Jinkai · Answer 1 · Fri Sep 08 2023 21:41:49 GMT+0800 (China Standard Time)

by saying "upsampling", I mean some data will appear more than once during an individual epoch.

Gabriel Ilharco · Answer 2 · Fri Sep 08 2023 23:55:51 GMT+0800 (China Standard Time)

Hey @zwsjink. Yes, that will happen (regardless of the sampling strategy, by the pigeonhole principle). Also note that the training script samples datapoints with replacement.

Jinkai · Answer 3 · Sat Sep 09 2023 00:43:45 GMT+0800 (China Standard Time)

Hey @zwsjink. Yes, that will happen (regardless of the sampling strategy, by the pigeonhole principle). Also note that the training script samples datapoints with replacement.

I see. So when you are saying "with replacement" ,do you mean this

parser.add_argument(
        "--dataset-resampled",
        default=False,
        action="store_true",
        help="Whether to use sampling with replacement for webdataset shard selection."
    )

option, so that we not only shuffle between shards but also within shards to achieve more randomness?

Gabriel Ilharco · Answer 4 · Sat Sep 09 2023 00:48:11 GMT+0800 (China Standard Time)

Yes, every time a worker needs a new shard, they sample uniformly from the pool of all shards. The samples in a shard are used to fill a shuffle buffer, from which samples are drawn at random.

Jinkai · Answer 5 · Sat Sep 09 2023 01:04:01 GMT+0800 (China Standard Time)

Yes, every time a worker needs a new shard, they sample uniformly from the pool of all shards. The samples in a shard are used to fill a shuffle buffer, from which samples are drawn at random.

Thanks for the clarification. :D

Jinkai · Answer 6 · Tue Sep 12 2023 10:01:54 GMT+0800 (China Standard Time)

Yes, every time a worker needs a new shard, they sample uniformly from the pool of all shards.

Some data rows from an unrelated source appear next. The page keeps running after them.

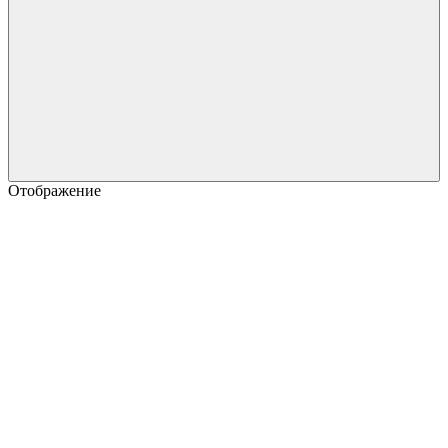
Отображение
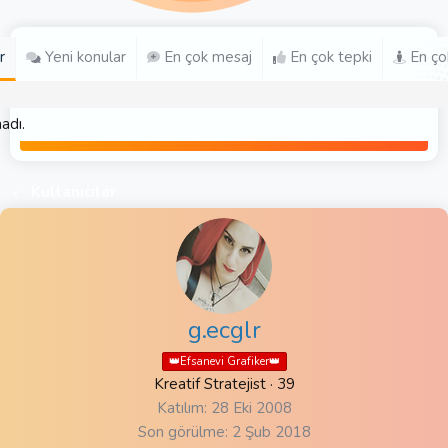
r
Yeni konular
En çok mesaj
En çok tepki
En ço
adı.
Kullanıcılar
g.ecglr
👑Efsanevi Grafiker👑
Kreatif Stratejist
·
39
Katılım
28 Eki 2008
Son görülme
2 Şub 2018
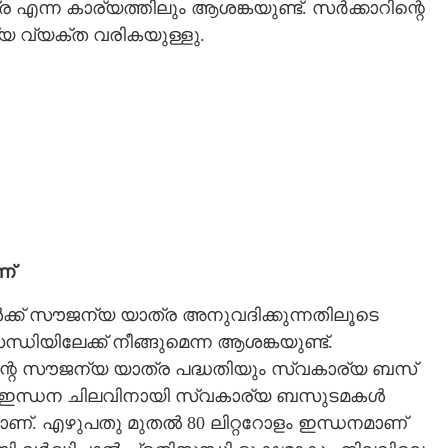
ന കാര്യത്തിലും ആശങ്കയുണ്ട്. സർക്കാറിന്റെ
്യ വ്യക്ത വരികയുള്ളു.
ണ്
ക് സൗജന്യ യാത്ര അനുവദിക്കുന്നതിലൂടെ
ിയിലേക്ക് നീങ്ങുമെന്ന ആശങ്കയുണ്ട്.
ിന്റെ സൗജന്യ യാത്ര പദ്ധതിയും സ്വകാര്യ ബസ്
ം. ഇന്ധന ചിലവിനായി സ്വകാര്യ ബസുടമകൾ
മാണ്. എഴുപതു മുതൽ 80 ലിറ്ററോളം ഇന്ധനമാണ്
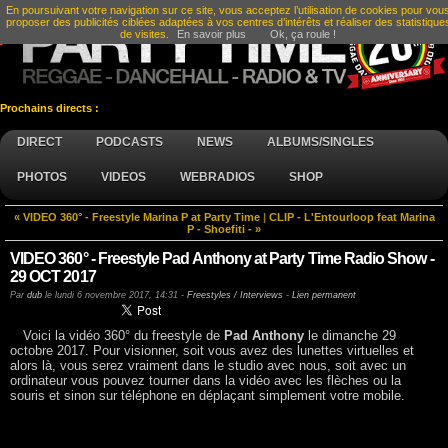
En poursuivant votre navigation sur ce site, vous acceptez l’utilisation de cookies pour vou
proposer des publicités ciblées adaptées à vos centres d’intérêts et réaliser des statistique
de visites.
En savoir plus
Ok, ça roule !
Prochains directs :
DIRECT
PODCASTS
NEWS
ALBUMS/SINGLES
PHOTOS
VIDEOS
WEBRADIOS
SHOP
« VIDEO 360° - Freestyle Marina P at Party Time
|
CLIP - L'Entourloop feat Marina
P - Shoefiti - »
VIDEO 360° - Freestyle Pad Anthony at Party Time Radio Show -
29 OCT 2017
Par
dub
le
lundi 6 novembre 2017, 14:31
-
Freestyles / Interviews
-
Lien permanent
Voici la vidéo 360° du freestyle de
Pad Anthony
le dimanche 29
octobre 2017. Pour visionner, soit vous avez des lunettes virtuelles et
alors là, vous serez vraiment dans le studio avec nous, soit avec un
ordinateur vous pouvez tourner dans la vidéo avec les flèches ou la
souris et sinon sur téléphone en déplaçant simplement votre mobile.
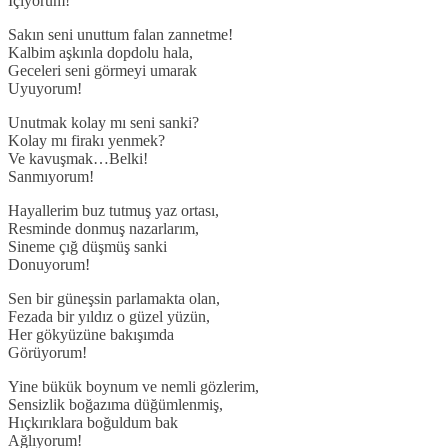
İçiyorum!
Sakın seni unuttum falan zannetme!
Kalbim aşkınla dopdolu hala,
Geceleri seni görmeyi umarak
Uyuyorum!
Unutmak kolay mı seni sanki?
Kolay mı firakı yenmek?
Ve kavuşmak…Belki!
Sanmıyorum!
Hayallerim buz tutmuş yaz ortası,
Resminde donmuş nazarlarım,
Sineme çığ düşmüş sanki
Donuyorum!
Sen bir güneşsin parlamakta olan,
Fezada bir yıldız o güzel yüzün,
Her gökyüzüne bakışımda
Görüyorum!
Yine bükük boynum ve nemli gözlerim,
Sensizlik boğazıma düğümlenmiş,
Hıçkırıklara boğuldum bak
Ağlıyorum!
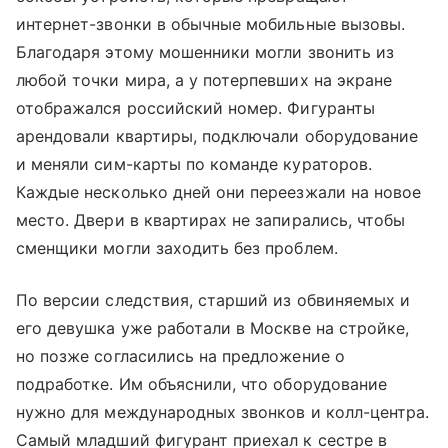
интернет-звонки в обычные мобильные вызовы.
Благодаря этому мошенники могли звонить из
любой точки мира, а у потерпевших на экране
отображался российский номер. Фигуранты
арендовали квартиры, подключали оборудование
и меняли сим-карты по команде кураторов.
Каждые несколько дней они переезжали на новое
место. Двери в квартирах не запирались, чтобы
сменщики могли заходить без проблем.
По версии следствия, старший из обвиняемых и
его девушка уже работали в Москве на стройке,
но позже согласились на предложение о
подработке. Им объяснили, что оборудование
нужно для международных звонков и колл-центра.
Самый младший фигурант приехал к сестре в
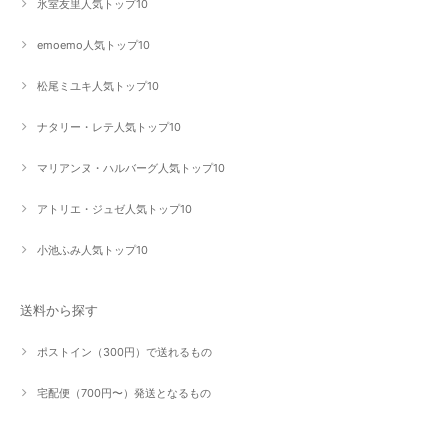
氷室友里人気トップ10
emoemo人気トップ10
松尾ミユキ人気トップ10
ナタリー・レテ人気トップ10
マリアンヌ・ハルバーグ人気トップ10
アトリエ・ジュゼ人気トップ10
小池ふみ人気トップ10
送料から探す
ポストイン（300円）で送れるもの
宅配便（700円〜）発送となるもの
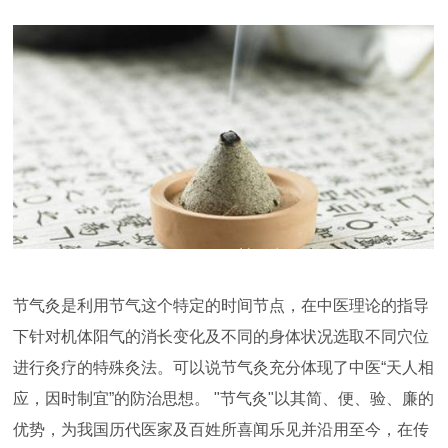
节气灸是利用节气这个特定的时间节点，在中医理论的指导
下针对机体阳气的消长变化及不同的身体状况选取不同穴位
进行灸疗的特殊灸法。可以说节气灸充分体现了中医“天人相
应，因时制宜”的防治思想。 "节气灸"以其简、便、验、廉的
优势，为我国历代医家及百姓所喜闻乐见并沿用至今，在传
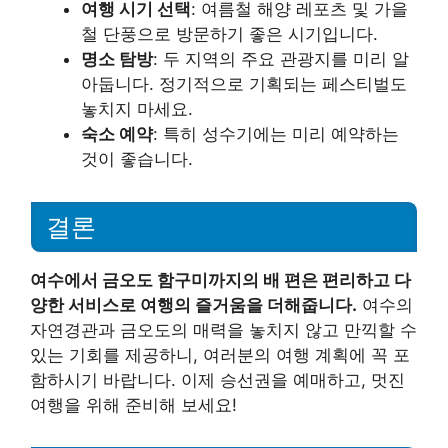
여행 시기 선택
: 여름철 해양 레포츠 및 가을
철 단풍으로 방문하기 좋은 시기입니다.
명소 탐방
: 두 지역의 주요 관광지를 미리 알
아둡니다. 정기적으로 기획되는 페스티벌도
놓치지 마세요.
숙소 예약
: 특히 성수기에는 미리 예약하는
것이 좋습니다.
결론
여수에서 금오도 함구미까지의 배 편은 편리하고 다
양한 서비스로 여행의 즐거움을 더해줍니다.
여수의
자연경관과 금오도의 매력을 놓치지 않고 만끽할 수
있는 기회를 제공하니, 여러분의 여행 계획에 꼭 포
함하시기 바랍니다. 이제 승선권을 예매하고, 멋진
여행을 위해 준비해 보세요!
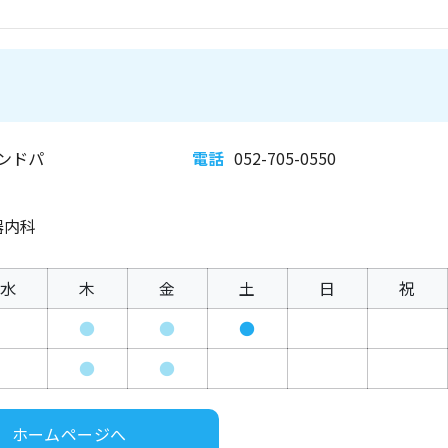
ンドパ
電話
052-705-0550
器内科
水
木
金
土
日
祝
●
●
●
●
●
ホームページへ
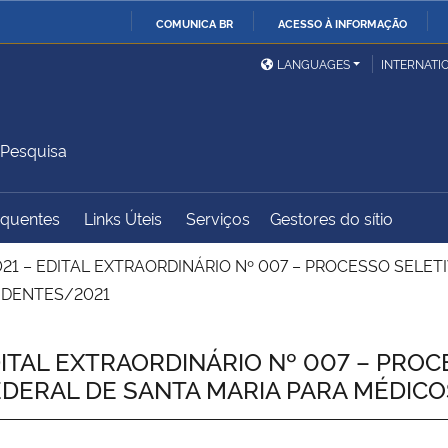
COMUNICA BR
ACESSO À INFORMAÇÃO
Ministério da Defesa
Ministério das Relações
Mini
IR
LANGUAGES
INTERNATI
Exteriores
PARA
O
Ministério da Cidadania
Ministério da Saúde
Mini
CONTEÚDO
 Pesquisa
equentes
Links Úteis
Serviços
Gestores do sítio
Ministério do
Controladoria-Geral da
Mini
Desenvolvimento Regional
União
Famí
21 – EDITAL EXTRAORDINÁRIO Nº 007 – PROCESSO SELET
Hum
IDENTES/2021
Advocacia-Geral da União
Banco Central do Brasil
Plan
ITAL EXTRAORDINÁRIO Nº 007 – PROC
EDERAL DE SANTA MARIA PARA MÉDIC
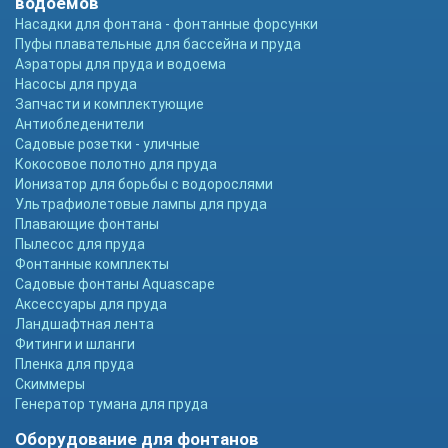
водоемов
Насадки для фонтана - фонтанные форсунки
Пуфы плавательные для бассейна и пруда
Аэраторы для пруда и водоема
Насосы для пруда
Запчасти и комплектующие
Антиобледенители
Садовые розетки - уличные
Кокосовое полотно для пруда
Ионизатор для борьбы с водорослями
Ультрафиолетовые лампы для пруда
Плавающие фонтаны
Пылесос для пруда
Фонтанные комплекты
Садовые фонтаны Aquascape
Аксессуары для пруда
Ландшафтная лента
Фитинги и шланги
Пленка для пруда
Скиммеры
Генератор тумана для пруда
Оборудование для фонтанов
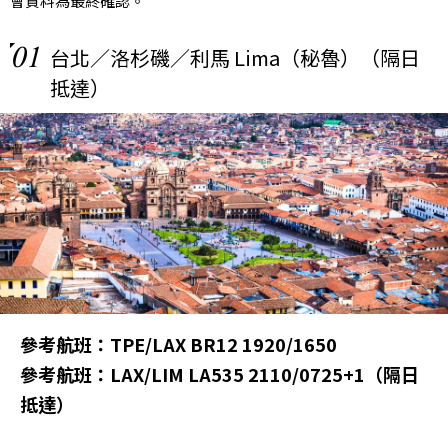
會資料為最終確認。
01
台北／洛杉磯／利馬 Lima（秘魯）（隔日
抵達）
參考航班：TPE/LAX BR12 1920/1650
參考航班：LAX/LIM LA535 2110/0725+1（隔日
抵達）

The samples in a shard are used to fill a shuffle buffer, from which samples are drawn at random.

sorry to bother, but what is the difference between two checkpoints i get after training ? I see one named epoch_5.pt and another epoch_latest.pt , I do see the original config for number of training epochs is equal to 5, so I believe these two checkpoints are same? but the file size looks different

Gabriel Ilharco · Answer 7 · Thu Sep 28 2023 20:57:34 GMT+0800 (China Standard Time)

That's a bit of a quirk from open_clip, the checkpoints should be the same

Gabriel Ilharco · Answer 8 · Thu Sep 28 2023 20:57:58 GMT+0800 (China Standard Time)

Closing for now, feel free to re-open if you have other questions!